There’s a Leah connection in group two; Rachel in group three. Hmmm.
Starting Numbers I’d hoped that figuring out the name order might help out a bit.
Turns out it didn’t. But it did help focus my thinking.

ripple effect

Week 5 Leviticus

I finished reading Leviticus today.
At some previous point I’d underlined Chapter 26. Meaning I figured it was worthwhile.
And I noticed a couple of things today.
I noticed it’s a cause & effect chapter. It says that input actions will have reliable and predictable output responses. [I have the feeling that twenty-six would be a kind of disappointing read if I preferred doing whatever I wanted to do without any repercussions – a life of output-less inputs. Or disappointing if I wanted to do whatever I wanted to do and get only happy results – good consequences regardless of inputs.]
I noticed a similarity between twenty-six and Genesis two. Of course there’s the numbers difference: one couple vs. about two million Hebrews. But when I forget about that discrepancy the offer is the same: if-you-do-A-then-B-will-result, if-you-do-C-then-D-will-result. It’s your choice.
I noticed that the longest section in the chapter – the negative-inputs = negative-outcomes section – has six Ifs-&-Thens.
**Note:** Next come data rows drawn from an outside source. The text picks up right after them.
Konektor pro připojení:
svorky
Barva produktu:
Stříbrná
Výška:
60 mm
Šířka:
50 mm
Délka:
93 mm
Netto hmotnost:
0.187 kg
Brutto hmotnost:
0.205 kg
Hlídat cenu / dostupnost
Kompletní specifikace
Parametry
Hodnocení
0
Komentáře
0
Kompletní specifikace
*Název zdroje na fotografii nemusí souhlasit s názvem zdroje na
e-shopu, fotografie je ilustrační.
With the last four Ifs-&-Thens it’s like there’s a bit of a pause to give people a chance to reconsider before ploughing on. Verses eighteen twenty-one twenty-three and twenty-seven reminded me of Pharaoh and the plagues.
And I noticed the last six verses of the chapter swing around, revert to a promise of hope of restoration. The desolate middle-section changes to a guarantee that if you confess your iniquity, become humble, and make amends then the Lord will remember his pledge with you. Your choice.

amateur readers

Week 5 Leviticus

Some big study bibles split up books of the bible into smaller sections. I saw one where Leviticus was divided into twelve subsections.
The minimum division for any book is two.
If I was dividing Leviticus I would split it in half with the split after chapter sixteen (or maybe seventeen – I could go either way).
The reason I would make the break there is because pretty much everything I’ve read before chapter seventeen is material for priests – technical details about sacrifices and how they’re managed.
Chapter seventeen is aimed at both priests and non-priests.
But after that the majority of the content is for ordinary people. I did a quick initial scan through chapters eighteen to twenty-seven. Starting at eighteen I kept seeing this phrase – or one like it: then the Lord said to Moses, say this to your people, the Israelites.
There’s about 350 verses in the last ten chapters of Leviticus. Out of the 350 there’s only two sections written for priests (twenty-one & part of twenty-two – about forty verses total). Which means that 11.43% of the content is for priests, and 88.57% is for everyone.
Meaning section two was not aimed at religious professionals. It was for amateurs like me.

Note: quote from Leviticus 18:1 (NLT). Disclosure: I won’t start reading chapters 18-27 until tomorrow. But I did blitz through them this morning and I’m pretty confident that my numbers are close to accurate for my purposes. And for now close-enough is good-enough.